Negotiating as a Learning Experience
Think about typical activities you engage in: asking for more budget, talking with a customer about an escalation, turning down a vacation request, getting a bug addressed, engaging with a prospect who wants special treatment. All of them involve negotiating, sometimes with an external party (a customer, a partner), sometimes within your team (a direct report, a peer, a manager), and sometimes with another internal teams (Engineering, Sales). And sometimes you are the requestor (you want budget, resources, a change in process) while other times you are the one receiving the request.
Negotiating can be very difficult and many of us just don’t like it. And, not surprisingly, there’s a small industry of helpers who promote strategies heavy with numbers and acronyms such as the 5 Cs, another 5Cs, the 7 elements of negotiation, and the venerable BATNA. (As an aside, the very existence of many strategies suggests that none of them are infallible.)
I won’t add more mnemonics to the list, just a few suggestions to spark a new mindset when you encounter a negotiation.

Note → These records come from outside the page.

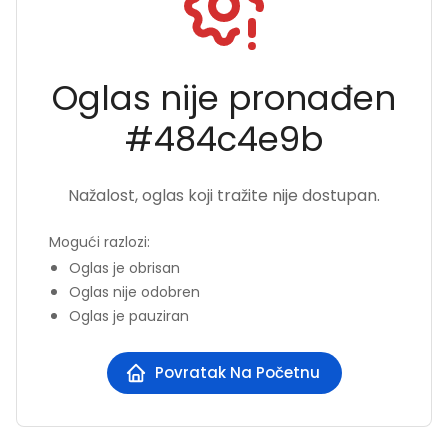
Oglas nije pronađen
#
484c4e9b
Nažalost, oglas koji tražite nije dostupan.
Mogući razlozi
:
Oglas je obrisan
Oglas nije odobren
Oglas je pauziran
Povratak Na Početnu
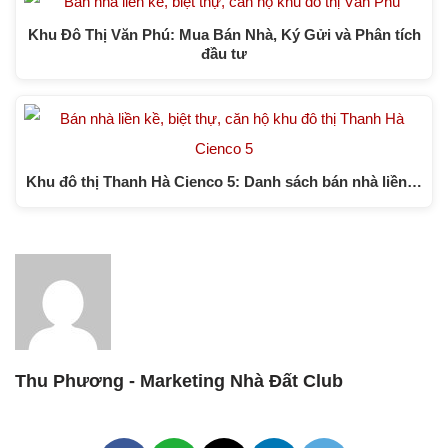
Khu Đô Thị Văn Phú: Mua Bán Nhà, Ký Gửi và Phân tích
đầu tư
Khu đô thị Thanh Hà Cienco 5: Danh sách bán nhà liền…
Thu Phương - Marketing Nhà Đất Club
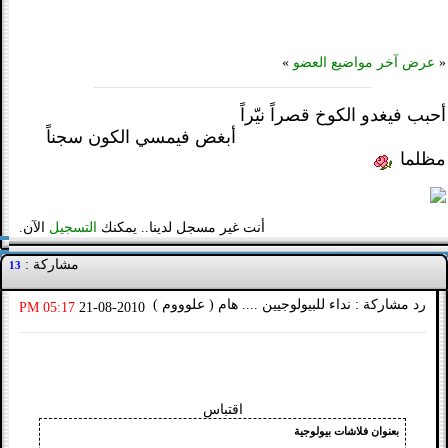
«
عرض آخر مواضيع العضو
»
أحبب فيغدو الكوخ قصراً نيّراً
أبغض فيمسي الكون سجناً
مظلما
أنت غير مسجل لدينا.. يمكنك
التسجيل
الآن.
مشاركة :
13
رد مشاركة : نداء للبيولوجيين .... هام ( علوووم )
05:17 PM
21-08-2010
اقتباس
بعنوان فلاشات بيولوجية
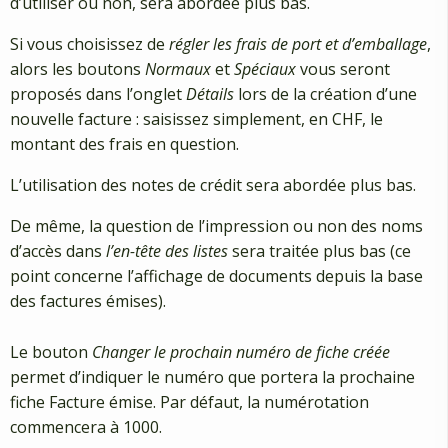
d’utiliser ou non, sera abordée plus bas.
Si vous choisissez de
régler les frais de port et d’emballage
,
alors les boutons
Normaux
et
Spéciaux
vous seront
proposés dans l’onglet
Détails
lors de la création d’une
nouvelle facture : saisissez simplement, en CHF, le
montant des frais en question.
L’utilisation des notes de crédit sera abordée plus bas.
De même, la question de l’impression ou non des noms
d’accès dans
l’en-tête des listes
sera traitée plus bas (ce
point concerne l’affichage de documents depuis la base
des factures émises).
Le bouton
Changer le prochain numéro de fiche créée
permet d’indiquer le numéro que portera la prochaine
fiche Facture émise. Par défaut, la numérotation
commencera à 1000.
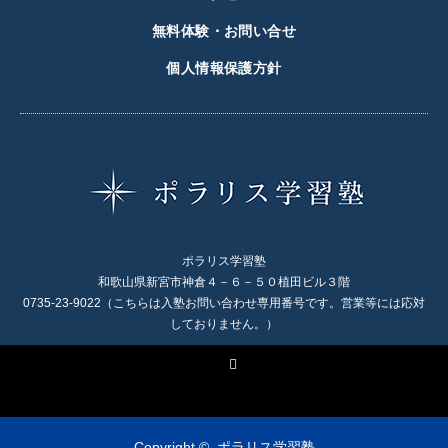
無料体験・お問い合せ
個人情報保護方針
ポラリス学習塾
和歌山県新宮市神倉４－６－５０植田ビル３階
0735-23-9022（こちらは入塾お問い合わせ専用番号です。営業等には応対
しておりません。）
X
Copyright ©
ポラリス学習塾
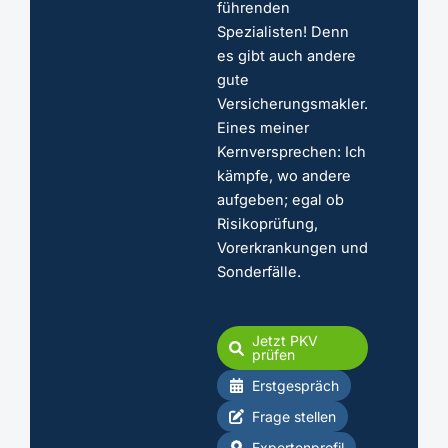
führenden
Spezialisten! Denn
es gibt auch andere
gute
Versicherungsmakler.
Eines meiner
Kernversprechen: Ich
kämpfe, wo andere
aufgeben; egal ob
Risikoprüfung,
Vorerkrankungen und
Sonderfälle.
Jetzt PKV
prüfen
Erstgespräch
Frage stellen
Expertenprofil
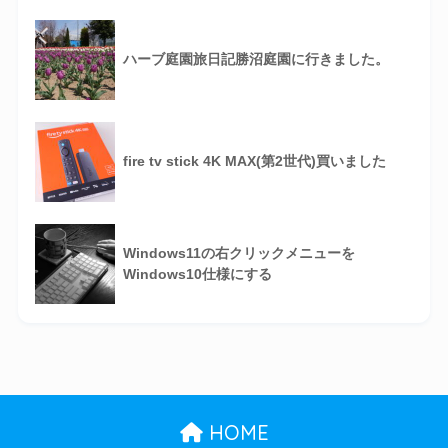
ハーブ庭園旅日記勝沼庭園に行きました。
fire tv stick 4K MAX(第2世代)買いました
Windows11の右クリックメニューを
Windows10仕様にする
HOME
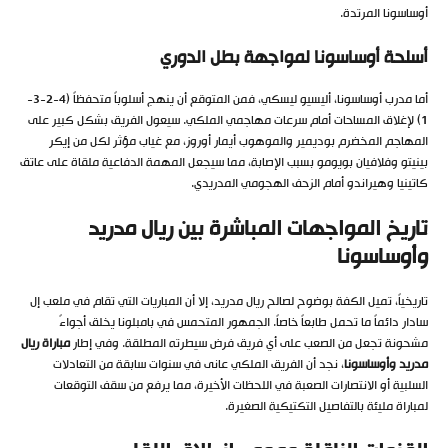
أوساسونا المرتدة.
أسلحة أوساسونا لمواجهة بطل الدوري
أما مدرب أوساسونا، أليسيو ليسكي، فمن المتوقع أن ينهج أسلوباً متحفظاً (4-2-3-
1) لإغلاق المساحات أمام سرعات مهاجمي الملكي. سيعول الفريق بشكل كبير على
المهاجم المخضرم بوديمير والموهوب أيمار أوروز، مع غياب مؤثر لكل من إيكر
بينيتو وفلافيان بويومو بسبب الإصابة، مما سيجعل المهمة الدفاعية ملقاة على عاتق
كاتينيا وهيراندو أمام الزحف الهجومي المدريدي.
تاريخ المواجهات المباشرة بين ريال مدريد
وأوساسونا
تاريخياً، تميل الكفة بوضوح لصالح ريال مدريد، إلا أن المباريات التي تقام في ملعب إل
سادار دائماً ما تحمل طابعاً خاصاً. الجمهور المتحمس في بامبلونا يخلق أجواءً
مشحونة تجعل من الصعب على أي فريق فرض سيطرته المطلقة. وفي إطار
مباراة ريال
مدريد وأوساسونا
، نجد أن الفريق الملكي عانى في سنوات سابقة من التعادلات
السلبية أو الانتصارات الصعبة في اللحظات الأخيرة، مما يرفع من سقف التوقعات
لمباراة مليئة بالتفاصيل التكتيكية الصغيرة.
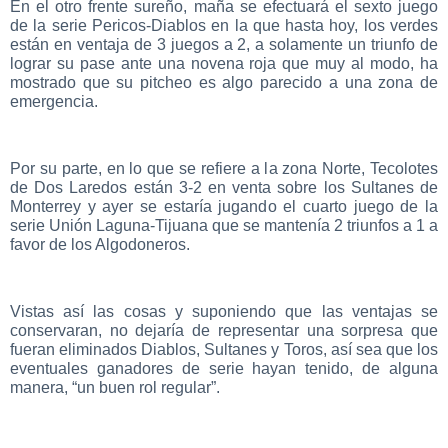
En el otro frente sureño, maña se efectuará el sexto juego
de la serie Pericos-Diablos en la que hasta hoy, los verdes
están en ventaja de 3 juegos a 2, a solamente un triunfo de
lograr su pase ante una novena roja que muy al modo, ha
mostrado que su pitcheo es algo parecido a una zona de
emergencia.
Por su parte, en lo que se refiere a la zona Norte, Tecolotes
de Dos Laredos están 3-2 en venta sobre los Sultanes de
Monterrey y ayer se estaría jugando el cuarto juego de la
serie Unión Laguna-Tijuana que se mantenía 2 triunfos a 1 a
favor de los Algodoneros.
Vistas así las cosas y suponiendo que las ventajas se
conservaran, no dejaría de representar una sorpresa que
fueran eliminados Diablos, Sultanes y Toros, así sea que los
eventuales ganadores de serie hayan tenido, de alguna
manera, “un buen rol regular”.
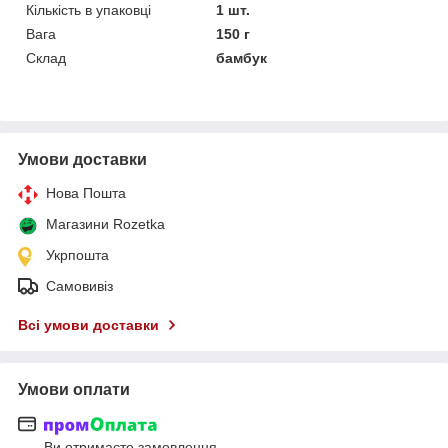
Кількість в упаковці
1 шт.
Вага
150 г
Склад
бамбук
Умови доставки
Нова Пошта
Магазини Rozetka
Укрпошта
Самовивіз
Всі умови доставки
Умови оплати
Ви отримаєте замовлення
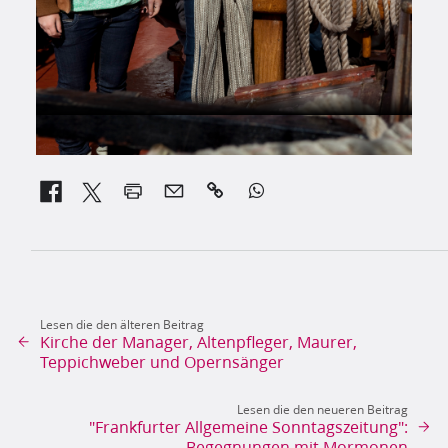


Lesen die den älteren Beitrag
Kirche der Manager, Altenpfleger, Maurer,
Teppichweber und Opernsänger
Lesen die den neueren Beitrag
"Frankfurter Allgemeine Sonntagszeitung":
Begegnungen mit Mormonen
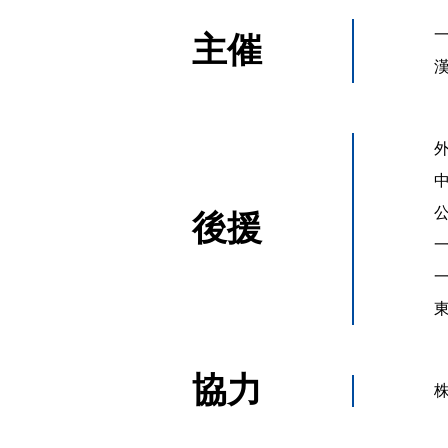
主催
後援
協力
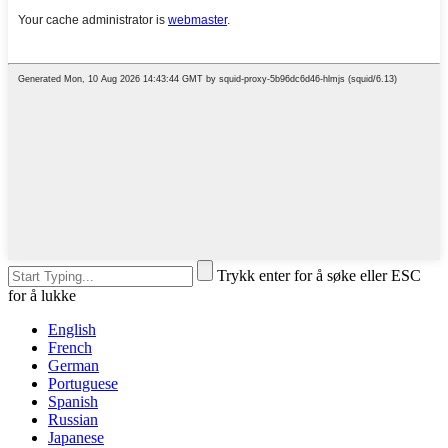
Trykk enter for å søke eller ESC
for å lukke
English
French
German
Portuguese
Spanish
Russian
Japanese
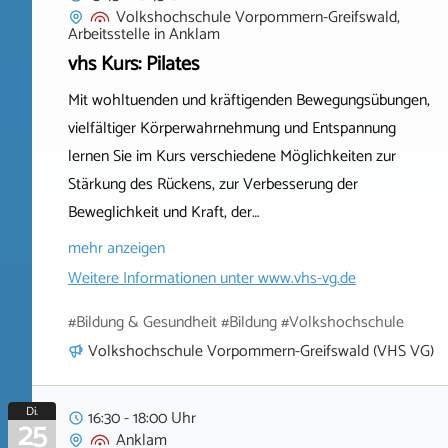
Volkshochschule Vorpommern-Greifswald,
Arbeitsstelle
in
Anklam
vhs Kurs: Pilates
Mit wohltuenden und kräftigenden Bewegungsübungen,
vielfältiger Körperwahrnehmung und Entspannung
lernen Sie im Kurs verschiedene Möglichkeiten zur
Stärkung des Rückens, zur Verbesserung der
Beweglichkeit und Kraft, der…
mehr anzeigen
Weitere Informationen unter
www.vhs-vg.de
#Bildung & Gesundheit #Bildung #Volkshochschule
Volkshochschule Vorpommern-Greifswald (VHS VG)
Di.
16:30 - 18:00 Uhr
25
Anklam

Negotiations start with the start of the relationship
You may think that a negotiation starts with a request. Wrong! The negotiation actually started way back, at the start the relationship, and sometimes before you came on the scene. For instance, in the examples above:
- The relationship with the customer started when the customer engaged with your organization, which may have happened long before you, yourself, started working there.
- The relationship with your direct report started when they were hired by their organization, again possibly much before you became their manager. Even if you hired them, you may have worked with them before, in which case the relationship would also be much older.
- The relationship with the Engineering team started when the Support or Customer Success teams were created, back in the day.
- The relationship with your manager started when they first became aware of you, maybe during the interview process but potentially way before then.
Think back to the beginning of the relationship with the person or organization you are negotiating with. What events and experiences can influence the negotiation? We’ve all worked with smallish, but long-term customers who are tightly connected with the founder and expect special treatment, for instance. Be aware of connections and past history.
Be curious
Why does your direct report want that particular week off? What else can you do for your customer besides fixing the technical issue? How are off-cycle budget requests handled? What is consuming the Engineering team’s time? Who is the decision maker for the prospect?
Find out what’s motivating the request and the requestor, and don’t assume you already know. The better informed you are, the better suggestions and counter-proposals you can make.
Don’t fixate on winning
This may be counterintuitive but the worst thing we can do in a negotiation is focusing too hard for our goal. Engaging with a “must win” mentality makes us come across as harsh, unlikable, and inflexible–and encourages the other party to reciprocate in kind.
Instead, embrace the possibility of “losing” calmly and serenely. Calm and serenity helps you create better arguments. It also projects a vibe of rational detachment that shows the other party that you are serious about finding a solution that works for them. For instance, if an escalated customer is throwing their weight around and claiming they can get you fired, don’t fight back! Simply state what you can do to help them. If the Engineering team won’t give you the time of day about a bug fix, ask what it would take to change their decision. Calm reads as strength.
Reputation matters
Negotiations rarely occur as one-offs; establishing a reputation of fairness, flexibility, and strong ethics will ease future negotiations. (Conversely, if you immediately concede to your negotiation partners, they will learn to take advantage of you, and if you embarrass, humiliate, or harass them, they will seek revenge.)
The mood of a negotiation may start at the beginning of a relationship, which could predate your participation, as noted above, but you can always reset the tone for the future through your actions.